• [TASK PROMPT] Go to the line containing "sécuriser les 77" and return it and each line after it exactly, through the end of the data below, and nothing more.

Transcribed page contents
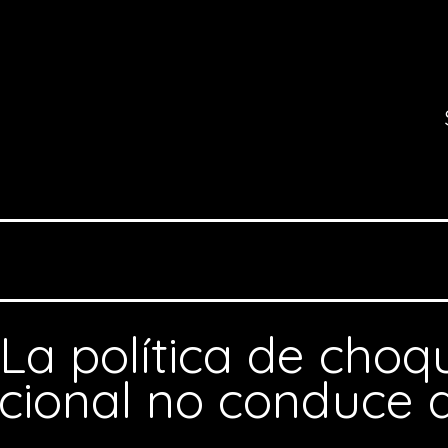
“La política de choq
cional no conduce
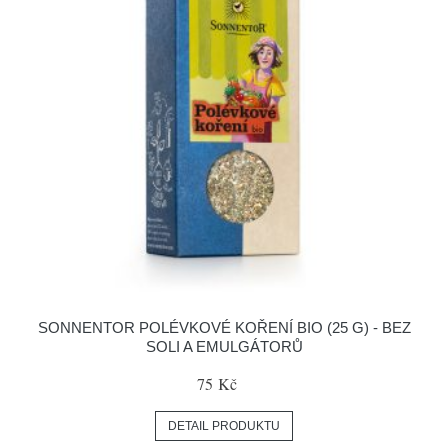
SONNENTOR POLÉVKOVÉ KOŘENÍ BIO (25 G) - BEZ
SOLI A EMULGÁTORŮ
75 Kč
DETAIL PRODUKTU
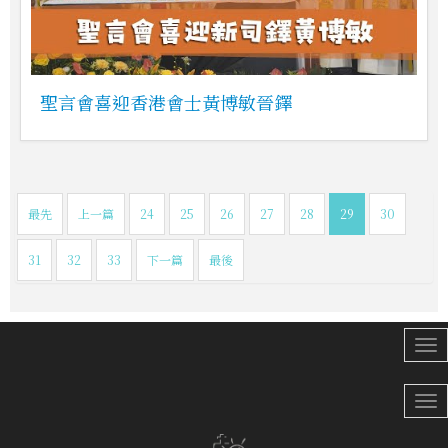
聖言會喜迎香港會士黃博敏晉鐸
最先
上一篇
24
25
26
27
28
29
30
31
32
33
下一篇
最後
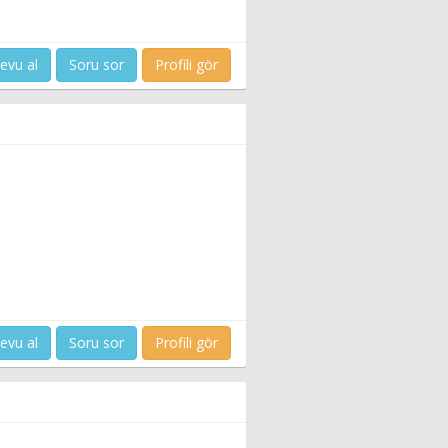
evu al
Soru sor
Profili gör
evu al
Soru sor
Profili gör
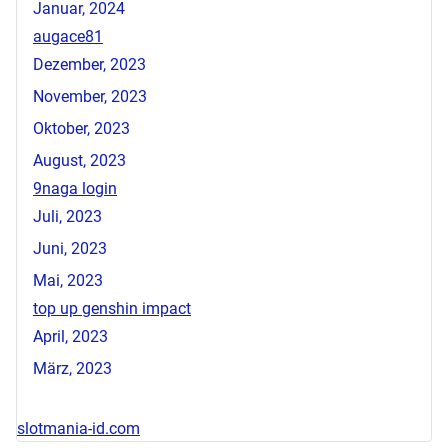
Januar, 2024
augace81
Dezember, 2023
November, 2023
Oktober, 2023
August, 2023
9naga login
Juli, 2023
Juni, 2023
Mai, 2023
top up genshin impact
April, 2023
März, 2023
slotmania-id.com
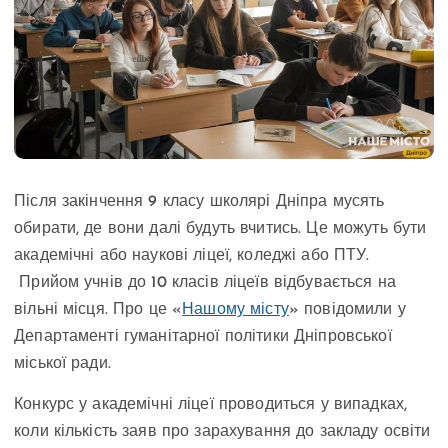
Після закінчення 9 класу школярі Дніпра мусять
обирати, де вони далі будуть вчитись. Це можуть бути
академічні або наукові ліцеї, коледжі або ПТУ.
Прийом учнів до 10 класів ліцеїв відбувається на
вільні місця. Про це «
Нашому місту
» повідомили у
Департаменті гуманітарної політики Дніпровської
міської ради.
Конкурс у академічні ліцеї проводиться у випадках,
коли кількість заяв про зарахування до закладу освіти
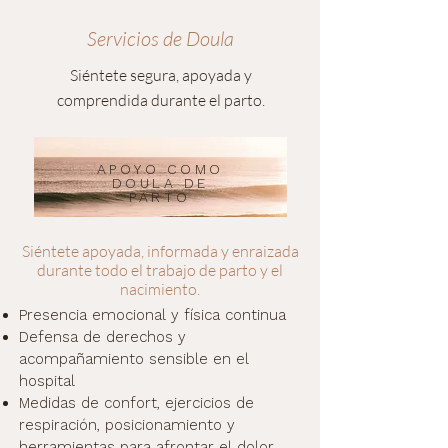
Servicios de Doula
Siéntete segura, apoyada y
comprendida durante el parto.
APOYO COMO
DOULA DE
PARTO
Siéntete apoyada, informada y enraizada
durante todo el trabajo de parto y el
nacimiento.
Presencia emocional y física continua
Defensa de derechos y
acompañamiento sensible en el
hospital
Medidas de confort, ejercicios de
respiración, posicionamiento y
herramientas para afrontar el dolor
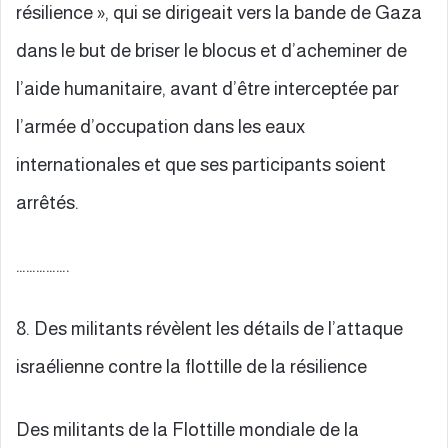
résilience », qui se dirigeait vers la bande de Gaza
dans le but de briser le blocus et d’acheminer de
l’aide humanitaire, avant d’être interceptée par
l’armée d’occupation dans les eaux
internationales et que ses participants soient
arrêtés.
…………….
8. Des militants révèlent les détails de l’attaque
israélienne contre la flottille de la résilience
Des militants de la Flottille mondiale de la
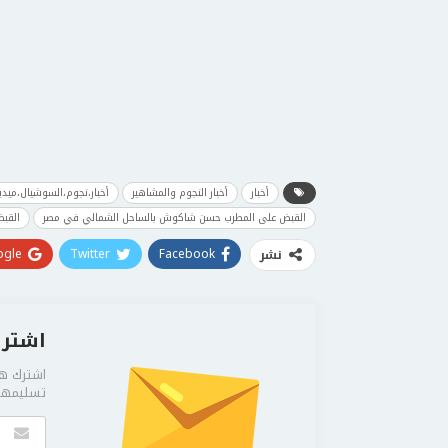
أخبار
أخبار النجوم والمشاهير
أخبار،نجوم،السوشيال،ميدي
القبض على المطرب حسن شاكوش بالساحل الشمالي في مصر
القب
gle+
Twitter
Facebook
نشر
اشترك
اشترك هن
تسليمها 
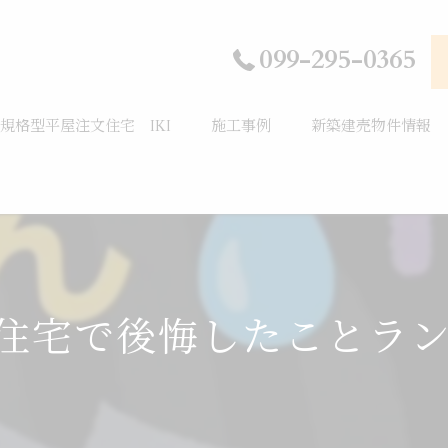
099-295-0365
規格型平屋注文住宅 IKI
施工事例
新築建売物件情報
文住宅で後悔したことラン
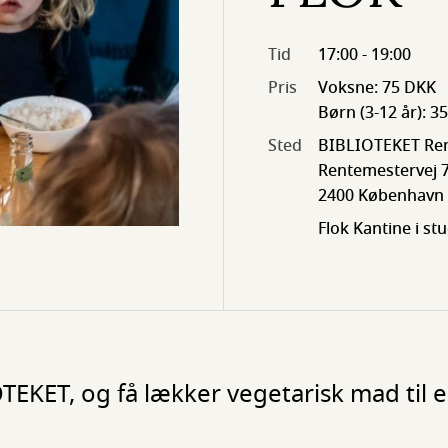
Tid
17:00 - 19:00
Pris
Voksne: 75 DKK
Børn (3-12 år): 3
Sted
BIBLIOTEKET Ren
Rentemestervej 7
2400 København
Flok Kantine i st
TEKET, og få lækker vegetarisk mad til 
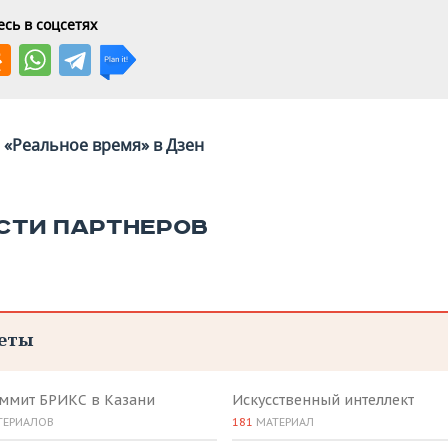
сь в соцсетях
«Реальное время» в Дзен
СТИ ПАРТНЕРОВ
еты
аммит БРИКС в Казани
Искусственный интеллект
ТЕРИАЛОВ
181
МАТЕРИАЛ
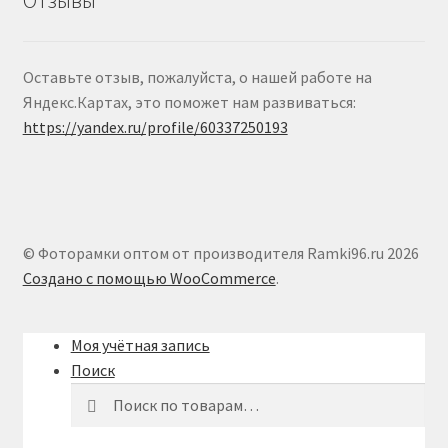
Отзывы
Оставьте отзыв, пожалуйста, о нашей работе на
Яндекс.Картах, это поможет нам развиваться:
https://yandex.ru/profile/60337250193
© Фоторамки оптом от производителя Ramki96.ru 2026
Создано с помощью WooCommerce
.
Моя учётная запись
Поиск
Искать:
Поиск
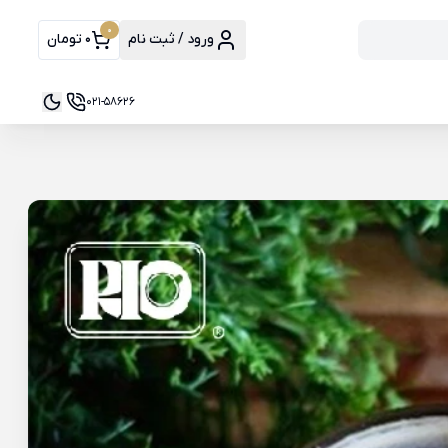
0
ورود / ثبت نام
0 تومان
021-58626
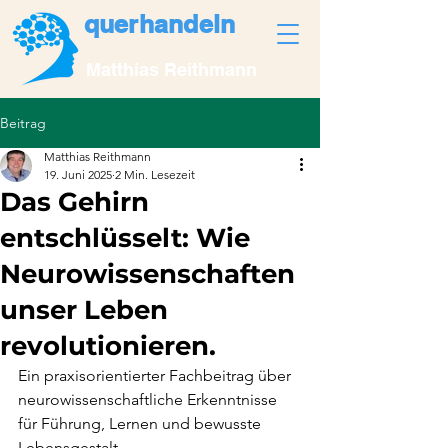
querhandeln
Matthias Reithmann
Beitrag
Matthias Reithmann
19. Juni 2025
2 Min. Lesezeit
Das Gehirn
entschlüsselt: Wie
Neurowissenschaften
unser Leben
revolutionieren.
Ein praxisorientierter Fachbeitrag über 
neurowissenschaftliche Erkenntnisse 
für Führung, Lernen und bewusste 
Lebensgestalt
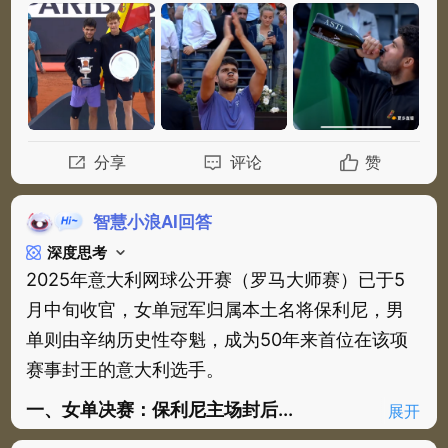
分享
评论
赞
智慧小浪AI回答
深度思考
2025年意大利网球公开赛（罗马大师赛）已于5
月中旬收官，女单冠军归属本土名将保利尼，男
单则由辛纳历史性夺魁，成为50年来首位在该项
赛事封王的意大利选手。
一、女单决赛：保利尼主场封后...
展开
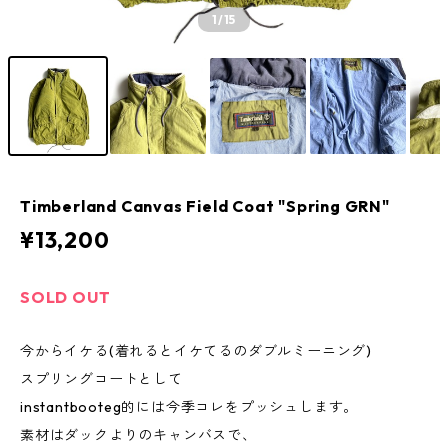
1
/15
Timberland Canvas Field Coat "Spring GRN"
¥13,200
SOLD OUT
今からイケる(着れるとイケてるのダブルミーニング)
スプリングコートとして
instantbooteg的には今季コレをプッシュします。
素材はダックよりのキャンバスで、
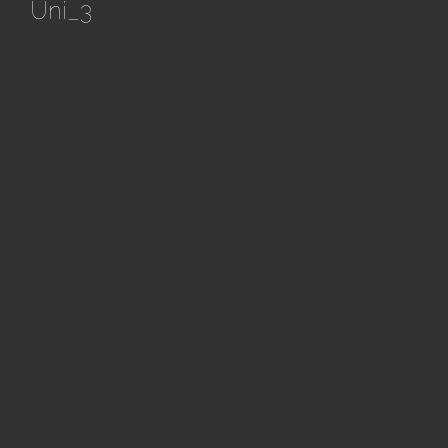
Uni_3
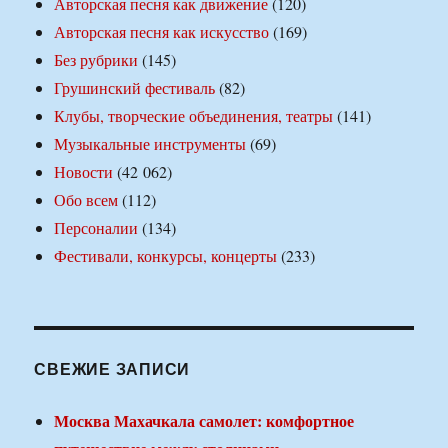
Авторская песня как движение
(120)
Авторская песня как искусство
(169)
Без рубрики
(145)
Грушинский фестиваль
(82)
Клубы, творческие объединения, театры
(141)
Музыкальные инструменты
(69)
Новости
(42 062)
Обо всем
(112)
Персоналии
(134)
Фестивали, конкурсы, концерты
(233)
СВЕЖИЕ ЗАПИСИ
Москва Махачкала самолет: комфортное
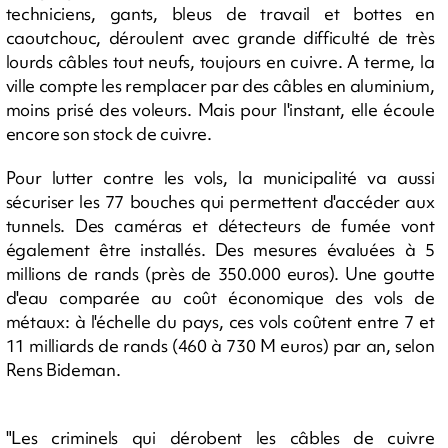
techniciens, gants, bleus de travail et bottes en
caoutchouc, déroulent avec grande difficulté de très
lourds câbles tout neufs, toujours en cuivre. A terme, la
ville compte les remplacer par des câbles en aluminium,
moins prisé des voleurs. Mais pour l'instant, elle écoule
encore son stock de cuivre.
Pour lutter contre les vols, la municipalité va aussi
sécuriser les 77 bouches qui permettent d'accéder aux
tunnels. Des caméras et détecteurs de fumée vont
également être installés. Des mesures évaluées à 5
millions de rands (près de 350.000 euros). Une goutte
d'eau comparée au coût économique des vols de
métaux: à l'échelle du pays, ces vols coûtent entre 7 et
11 milliards de rands (460 à 730 M euros) par an, selon
Rens Bideman.
"Les criminels qui dérobent les câbles de cuivre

• [YOUR SOLUTION]
sécuriser les 77 bouches qui permettent d'accéder aux
tunnels. Des caméras et détecteurs de fumée vont
également être installés. Des mesures évaluées à 5
millions de rands (près de 350.000 euros). Une goutte
d'eau comparée au coût économique des vols de
métaux: à l'échelle du pays, ces vols coûtent entre 7 et
11 milliards de rands (460 à 730 M euros) par an, selon
Rens Bideman.
"Les criminels qui dérobent les câbles de cuivre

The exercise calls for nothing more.